Konjunkturlokomotive China stützt Weltwirtschaft

Im Gegensatz zu vielen Ländern brummt die Wirtschaft in China wieder wie in besten Zeiten.

Michael Kordovsky. Ist es nicht eine Ironie des Schicksals, dass ausgerechnet China, das Ursprungsland von Covid-19, das die Weltwirtschaft in eine tiefe Rezession schlittern lässt, bereits heuer wieder auf den Wachstumskurs zurückgekehrt ist? Nach einer Schrumpfung der Wirtschaftsleistung um 6,8 % im ersten Quartal folgte bereits im zweiten Quartal 2020 ein Wachstum von 3,2 %, das sich im dritten Quartal auf 4,9 % beschleunigte. Im September verzeichneten sogar die Einzelhandelsumsätze mit plus 3,3 % den höchsten Zuwachs in diesem Jahr.

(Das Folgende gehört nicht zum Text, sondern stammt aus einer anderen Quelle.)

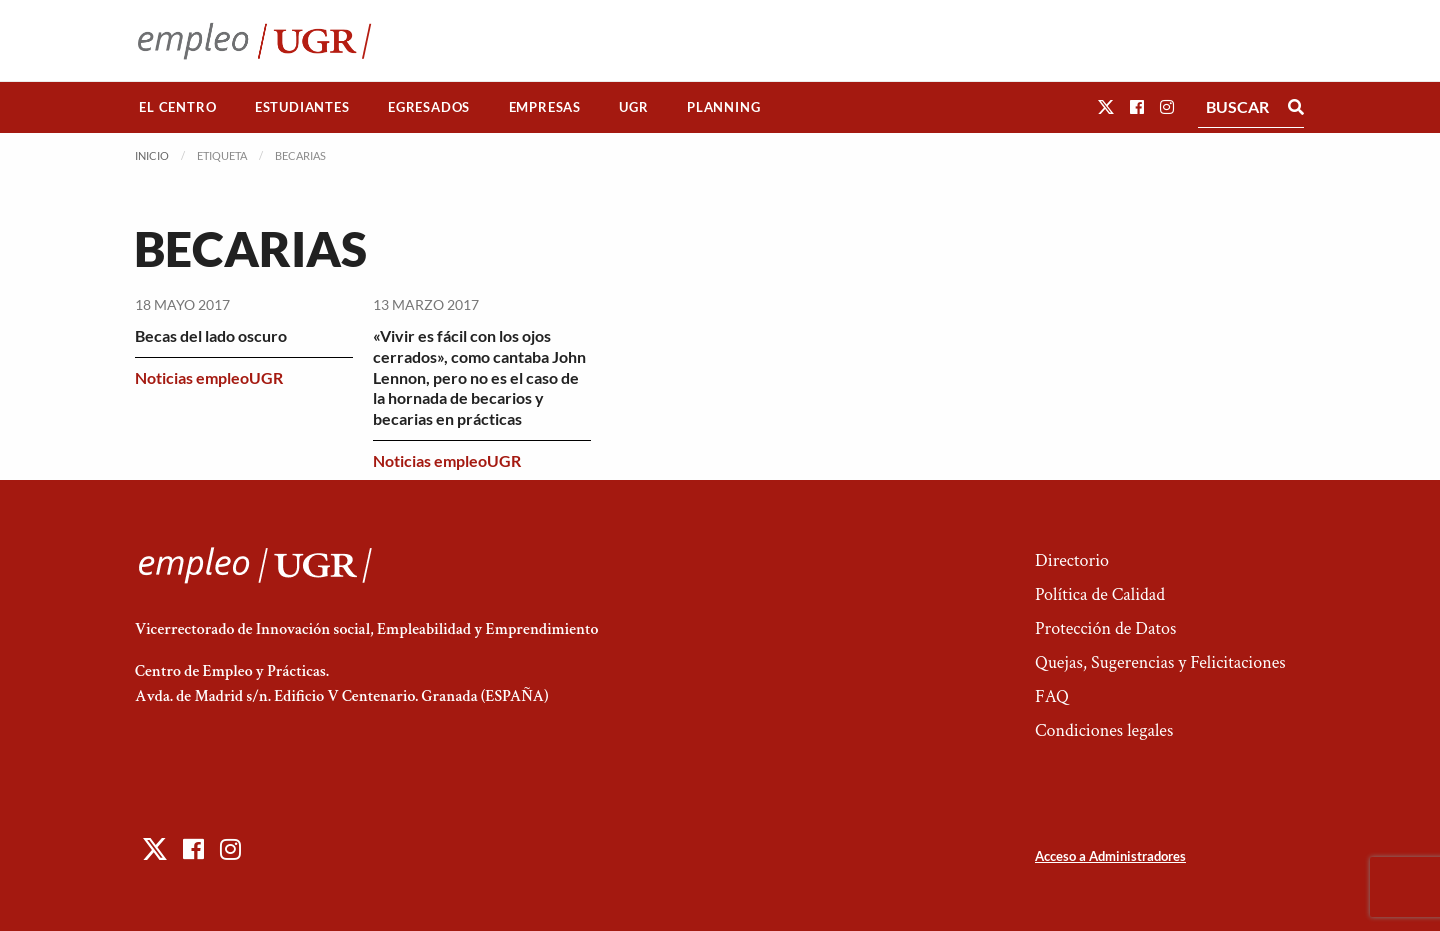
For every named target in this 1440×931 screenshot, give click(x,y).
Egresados (429, 107)
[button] (1106, 106)
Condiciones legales (1104, 730)
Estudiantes (302, 107)
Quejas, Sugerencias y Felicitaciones (1160, 662)
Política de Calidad (1100, 594)
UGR (633, 107)
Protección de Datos (1105, 628)
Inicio (152, 155)
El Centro (177, 107)
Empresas (545, 107)
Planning (723, 107)
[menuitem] (178, 107)
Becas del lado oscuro (211, 335)
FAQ (1052, 696)
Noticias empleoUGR (209, 377)
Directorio (1072, 560)
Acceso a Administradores (1110, 856)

Das war besser als Volkswirte erwarteten. Ebenso über den Erwartungen lag die Industrieproduktion, die im Oktober so wie im Vormonat um 6,9 % auf Jahresbasis wuchs, während Analysten nur von 6,5 % Plus ausgingen. Die reine Güterproduktion konnte in den Monaten September und Oktober um jeweils 7,6 bzw. 7,5 % gesteigert werden. Die Minenproduktion wuchs um 2,2 bzw. 3,5 %. Die Versorger verzeichneten indessen Zuwächse von je 4,0 bzw. 4,5 %. Von 15,9 % Zuwachs im September auf 17,6 % im Oktober beschleunigte sich die Produktion von Maschinen und der Ausrüstungsbereich wuchs im Oktober um 13,1 %, während der Output von Eisenmetallen um 11,2 % gesteigert werden konnte. Das sind gleichzeitig auch Anzeichen neuer Wachstumsimpulse!

Dass sich das Wachstum im chinesischen Industriesektor deutlich beschleunigt hat, lässt sich auch daraus ablesen, dass in den ersten zehn Monaten 2018 der Zuwachs im Vergleich zum Vorjahreszeitraum lediglich bei 1,8 % liegt. Die Gesamtwirtschaft wuchs in den ersten neun Monaten um 0,7 %.

Starker Außenhandel
Der Aufschwung wird getragen von Exportzuwächsen im Bereich medizinischer Ausrüstung und Produkten rund ums Homeoffice sowie höheren Staatsausgaben, Steuererleichterungen für Firmen und Zinssenkungen für Kredite. So hat beispielsweise die Chinesische Zentralbank am 20. April ihren Leitzins um 0,20 %-Punkte auf 3,85 % gesenkt. Hinzu kommt noch der weltweit starke Onlinehandel, getragen vom Platzhirschen Amazon, der sich über ein breites Produktangebot immer mehr zu einer Drehscheibe des Handels mit China entwickelt.

Entsprechend erfreulich entwickelten sich trotz der Handelskonflikte mit den USA und daraus resultierenden wechselseitigen Strafzöllen die Handelsaktivitäten: Chinas Exporte stiegen im Oktober auf Jahresbasis um 11,4 % auf 237,18 Mrd. USD – ein Wachstum, das über den Erwartungen der Analysten lag, die lediglich von 9,3 % Plus ausgingen. Damit verzeichneten die Exporte das stärkste Wachstum der vergangenen 19 Monate. Die Importe wuchsen um 4,7 % nach 13,2 % Steigerung im September. Chinas Handelsbilanzüberschuss lag im Oktober bei 58,44 Mrd. USD nach 37 Mrd. USD im September.

Mit Chinas Aufschwung verbessert sich weltweit die Nachfrage nach Erdöl, Industriemetallen und sonstigen Industrierohstoffen. Auch die Nachfrage nach Chemikalien sollte sich beleben, wovon Unternehmen der Bereiche Bergbau und Chemie profitieren würden. Chinas Anteil am kaufkraftbereinigten globalen BIP ist von 7,3 % im Jahr 2000 bis 2019 auf 17,4 % gestiegen und sollte laut Expertenerwartungen bis zum Jahr 2025 20,6 % erreicht haben. Entsprechend gilt China als Wirtschaftsfaktor und angesichts eines vom IWF für 2020 und 2021 erwarteten BIP-Wachstums von je 1,9 bzw. 8,2 % auch als Konjunkturlokomotive.

Zusätzlich positiv kann unter einer US-Präsidentschaft Bidens noch eine stabilere und besser einschätzbare Handelspolitik zur weiteren Entwicklung beitragen. Fazit: China gilt als stützender Wirtschaftsfaktor aktuell und voraussichtlich auch im kommenden Jahr.